RFC-009: Ingestion Source State
Start Date: 2023-04-28
Compatibility: Backwards-compatible, forwards-incompatible
Summary
Introduces a sourceState
field into AddData
event to store the state of the generic data source from which the data is being added, allowing for incremental ingestion.
Motivation
ODF implementations often need to store the state of the data source from which data is ingested to avoid expensive recomputations.
For example when using SetPollingSource
source state can be in the form of:
- ETag of Last-Modified header for HTTP sources
- filename of the last file matched by glob pattern
- or a height of the block of indexed blockchain.
Currently, we don’t have anywhere to store such data.
Guide-level explanation
When ingesting data, an ODF implementation will be able to attach opaque state data to the AddData
event in order to resume ingestion most efficiently on the next iteration. The source state data will allow differentiating the kind of state that is preserved (similarly to MIME type) and will specify the identity of the source.

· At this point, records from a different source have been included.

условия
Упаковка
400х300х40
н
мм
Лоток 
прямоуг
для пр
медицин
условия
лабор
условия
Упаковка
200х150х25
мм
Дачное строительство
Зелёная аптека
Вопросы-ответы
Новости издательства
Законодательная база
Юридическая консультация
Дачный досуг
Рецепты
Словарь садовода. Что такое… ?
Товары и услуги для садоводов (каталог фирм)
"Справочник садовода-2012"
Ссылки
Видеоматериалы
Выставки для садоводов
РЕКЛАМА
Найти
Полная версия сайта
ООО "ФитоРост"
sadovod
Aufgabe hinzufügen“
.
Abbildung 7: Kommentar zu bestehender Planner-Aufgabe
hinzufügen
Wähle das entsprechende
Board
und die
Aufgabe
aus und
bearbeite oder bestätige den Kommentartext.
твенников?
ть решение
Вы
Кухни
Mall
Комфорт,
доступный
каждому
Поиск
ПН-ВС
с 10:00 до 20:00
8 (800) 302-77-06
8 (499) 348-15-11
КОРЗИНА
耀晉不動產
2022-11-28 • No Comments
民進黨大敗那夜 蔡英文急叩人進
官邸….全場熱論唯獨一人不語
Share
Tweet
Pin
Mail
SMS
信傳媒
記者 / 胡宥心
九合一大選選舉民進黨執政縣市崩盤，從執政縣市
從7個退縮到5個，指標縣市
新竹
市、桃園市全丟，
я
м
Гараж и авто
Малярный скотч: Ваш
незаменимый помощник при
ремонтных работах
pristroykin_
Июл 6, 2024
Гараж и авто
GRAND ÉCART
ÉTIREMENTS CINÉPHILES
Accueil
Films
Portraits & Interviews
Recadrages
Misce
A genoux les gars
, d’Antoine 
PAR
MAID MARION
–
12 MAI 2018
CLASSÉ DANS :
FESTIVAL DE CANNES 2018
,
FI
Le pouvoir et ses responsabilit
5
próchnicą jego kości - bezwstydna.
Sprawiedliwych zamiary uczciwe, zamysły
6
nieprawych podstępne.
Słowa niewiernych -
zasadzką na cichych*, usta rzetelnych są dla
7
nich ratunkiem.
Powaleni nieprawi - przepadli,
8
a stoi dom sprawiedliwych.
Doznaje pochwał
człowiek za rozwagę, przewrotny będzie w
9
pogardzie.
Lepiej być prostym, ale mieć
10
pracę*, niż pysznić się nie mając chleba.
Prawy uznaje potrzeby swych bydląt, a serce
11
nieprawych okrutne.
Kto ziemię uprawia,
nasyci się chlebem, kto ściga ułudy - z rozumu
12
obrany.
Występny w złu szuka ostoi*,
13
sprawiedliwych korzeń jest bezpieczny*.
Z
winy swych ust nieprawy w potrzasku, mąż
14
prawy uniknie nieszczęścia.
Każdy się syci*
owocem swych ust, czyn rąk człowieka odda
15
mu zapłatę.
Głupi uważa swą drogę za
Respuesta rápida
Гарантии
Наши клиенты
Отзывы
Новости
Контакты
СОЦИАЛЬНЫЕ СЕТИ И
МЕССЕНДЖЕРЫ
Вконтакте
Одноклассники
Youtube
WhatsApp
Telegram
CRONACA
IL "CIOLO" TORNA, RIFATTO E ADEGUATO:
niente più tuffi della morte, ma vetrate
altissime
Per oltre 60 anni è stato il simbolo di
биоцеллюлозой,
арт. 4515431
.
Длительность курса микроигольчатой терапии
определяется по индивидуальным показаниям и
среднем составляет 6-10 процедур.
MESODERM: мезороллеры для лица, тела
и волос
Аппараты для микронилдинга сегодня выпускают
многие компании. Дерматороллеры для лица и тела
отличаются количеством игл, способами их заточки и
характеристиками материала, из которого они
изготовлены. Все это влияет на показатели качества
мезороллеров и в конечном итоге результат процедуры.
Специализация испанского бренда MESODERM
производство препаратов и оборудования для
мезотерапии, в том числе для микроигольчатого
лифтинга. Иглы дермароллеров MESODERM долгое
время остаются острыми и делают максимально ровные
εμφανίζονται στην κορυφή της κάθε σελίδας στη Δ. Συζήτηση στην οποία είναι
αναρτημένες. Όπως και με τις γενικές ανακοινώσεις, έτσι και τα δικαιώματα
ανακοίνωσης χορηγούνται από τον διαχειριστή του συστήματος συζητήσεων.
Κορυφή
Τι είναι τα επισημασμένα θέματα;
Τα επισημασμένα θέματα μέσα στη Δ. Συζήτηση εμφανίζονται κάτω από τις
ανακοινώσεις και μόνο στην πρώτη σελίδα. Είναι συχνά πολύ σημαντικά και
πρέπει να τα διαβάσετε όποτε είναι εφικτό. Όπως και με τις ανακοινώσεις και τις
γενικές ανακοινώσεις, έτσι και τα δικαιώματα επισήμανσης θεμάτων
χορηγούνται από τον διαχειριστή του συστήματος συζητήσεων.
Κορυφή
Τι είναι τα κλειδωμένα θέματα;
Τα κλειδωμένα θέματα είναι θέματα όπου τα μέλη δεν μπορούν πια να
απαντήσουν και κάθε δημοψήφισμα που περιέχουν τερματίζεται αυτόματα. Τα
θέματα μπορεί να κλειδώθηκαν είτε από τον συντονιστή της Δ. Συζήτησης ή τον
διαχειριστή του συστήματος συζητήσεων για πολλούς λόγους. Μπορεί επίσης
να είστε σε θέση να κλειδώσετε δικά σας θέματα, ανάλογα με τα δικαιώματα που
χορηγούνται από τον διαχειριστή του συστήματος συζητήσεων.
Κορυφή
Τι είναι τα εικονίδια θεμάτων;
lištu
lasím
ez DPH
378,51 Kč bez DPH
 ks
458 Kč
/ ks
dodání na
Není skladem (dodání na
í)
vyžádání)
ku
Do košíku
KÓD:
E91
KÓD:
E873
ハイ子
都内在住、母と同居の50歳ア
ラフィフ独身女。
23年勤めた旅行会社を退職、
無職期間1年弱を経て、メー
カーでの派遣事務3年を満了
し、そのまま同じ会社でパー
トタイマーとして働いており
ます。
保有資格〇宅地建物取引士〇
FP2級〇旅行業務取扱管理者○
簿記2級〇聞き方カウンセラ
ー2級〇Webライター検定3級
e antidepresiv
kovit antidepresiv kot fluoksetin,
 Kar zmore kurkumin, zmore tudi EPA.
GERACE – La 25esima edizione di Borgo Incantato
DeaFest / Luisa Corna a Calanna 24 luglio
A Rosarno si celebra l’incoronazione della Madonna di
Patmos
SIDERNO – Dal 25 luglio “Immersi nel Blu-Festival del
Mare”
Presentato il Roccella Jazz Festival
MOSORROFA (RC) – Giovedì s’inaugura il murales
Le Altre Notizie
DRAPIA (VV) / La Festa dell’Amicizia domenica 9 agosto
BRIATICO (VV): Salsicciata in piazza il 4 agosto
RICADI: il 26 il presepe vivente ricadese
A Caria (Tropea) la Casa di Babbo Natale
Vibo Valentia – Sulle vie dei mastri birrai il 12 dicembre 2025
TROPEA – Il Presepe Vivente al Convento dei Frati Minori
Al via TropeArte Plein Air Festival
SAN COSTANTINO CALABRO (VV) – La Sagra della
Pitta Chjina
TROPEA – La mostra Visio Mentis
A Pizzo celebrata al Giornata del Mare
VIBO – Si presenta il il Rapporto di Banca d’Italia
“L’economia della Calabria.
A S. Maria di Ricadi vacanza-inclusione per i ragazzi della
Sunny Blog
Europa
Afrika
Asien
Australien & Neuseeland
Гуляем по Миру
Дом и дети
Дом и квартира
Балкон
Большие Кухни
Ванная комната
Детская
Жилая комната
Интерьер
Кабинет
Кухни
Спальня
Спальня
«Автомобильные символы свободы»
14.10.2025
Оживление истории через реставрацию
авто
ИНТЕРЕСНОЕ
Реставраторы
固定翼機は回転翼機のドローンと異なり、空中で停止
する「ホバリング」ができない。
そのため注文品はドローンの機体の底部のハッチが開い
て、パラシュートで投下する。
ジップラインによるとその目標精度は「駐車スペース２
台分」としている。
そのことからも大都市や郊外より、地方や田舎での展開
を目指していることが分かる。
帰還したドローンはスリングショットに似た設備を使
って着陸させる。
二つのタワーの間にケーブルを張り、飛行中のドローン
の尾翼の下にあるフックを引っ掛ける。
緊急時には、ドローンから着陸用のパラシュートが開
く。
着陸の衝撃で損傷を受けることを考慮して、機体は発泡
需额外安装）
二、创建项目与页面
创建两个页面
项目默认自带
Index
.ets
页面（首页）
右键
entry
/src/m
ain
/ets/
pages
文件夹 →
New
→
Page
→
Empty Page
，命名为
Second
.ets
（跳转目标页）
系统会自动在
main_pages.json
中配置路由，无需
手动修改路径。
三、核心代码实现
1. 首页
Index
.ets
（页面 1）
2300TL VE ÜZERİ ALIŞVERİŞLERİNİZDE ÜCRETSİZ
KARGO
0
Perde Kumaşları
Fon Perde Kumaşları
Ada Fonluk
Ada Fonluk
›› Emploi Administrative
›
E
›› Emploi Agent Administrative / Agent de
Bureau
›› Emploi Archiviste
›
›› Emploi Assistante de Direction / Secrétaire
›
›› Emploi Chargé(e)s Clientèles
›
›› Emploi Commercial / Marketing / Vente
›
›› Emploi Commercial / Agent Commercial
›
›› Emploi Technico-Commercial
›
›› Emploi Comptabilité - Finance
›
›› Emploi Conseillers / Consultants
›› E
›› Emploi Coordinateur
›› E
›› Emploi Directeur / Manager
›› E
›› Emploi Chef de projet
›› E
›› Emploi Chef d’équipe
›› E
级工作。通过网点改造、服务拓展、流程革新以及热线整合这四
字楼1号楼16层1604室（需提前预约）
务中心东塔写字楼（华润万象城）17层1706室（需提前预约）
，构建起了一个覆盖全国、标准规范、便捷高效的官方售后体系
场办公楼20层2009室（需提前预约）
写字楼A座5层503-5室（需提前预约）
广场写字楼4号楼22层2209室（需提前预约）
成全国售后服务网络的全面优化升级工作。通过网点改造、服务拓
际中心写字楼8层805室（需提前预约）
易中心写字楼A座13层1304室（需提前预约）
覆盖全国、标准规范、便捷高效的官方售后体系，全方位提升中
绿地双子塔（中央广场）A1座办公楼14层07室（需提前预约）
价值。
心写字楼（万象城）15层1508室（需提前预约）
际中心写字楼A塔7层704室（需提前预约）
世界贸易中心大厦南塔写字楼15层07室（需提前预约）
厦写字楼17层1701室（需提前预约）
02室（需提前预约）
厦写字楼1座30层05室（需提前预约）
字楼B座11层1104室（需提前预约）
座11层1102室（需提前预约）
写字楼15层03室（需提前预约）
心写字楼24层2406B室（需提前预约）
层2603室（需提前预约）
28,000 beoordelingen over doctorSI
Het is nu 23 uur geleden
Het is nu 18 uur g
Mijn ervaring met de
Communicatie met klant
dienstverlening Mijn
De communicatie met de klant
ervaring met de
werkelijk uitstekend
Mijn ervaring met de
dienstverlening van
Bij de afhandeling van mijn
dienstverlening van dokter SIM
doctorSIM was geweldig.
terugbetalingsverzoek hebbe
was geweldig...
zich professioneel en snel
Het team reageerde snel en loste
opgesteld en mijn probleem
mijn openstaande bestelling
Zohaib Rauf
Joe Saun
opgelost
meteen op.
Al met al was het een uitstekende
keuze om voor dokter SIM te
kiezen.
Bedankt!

Reference-level explanation
New SourceState
metadata fragment will be introduced.
The schema of AddData
metadata event will:
- be extended with an optional
sourceState
field - have
outputData
field made optional (as it’s possible for ingest to produce no new data but update source state, watermark, or checkpoint)
Two predefined source state kinds will be added:
odf/etag
- for state identifiers similar toETag
HTTP headerodf/last-modified
- for RFC3338 timestamps with meaning similar toLast-Modified
HTTP header
One predefined source ID will be added:
odf/polling
- referring to the source specified in theSetPollingSource
metadata event
Both fields will be plain strings and not enums allowing different implementations to define their own extensions.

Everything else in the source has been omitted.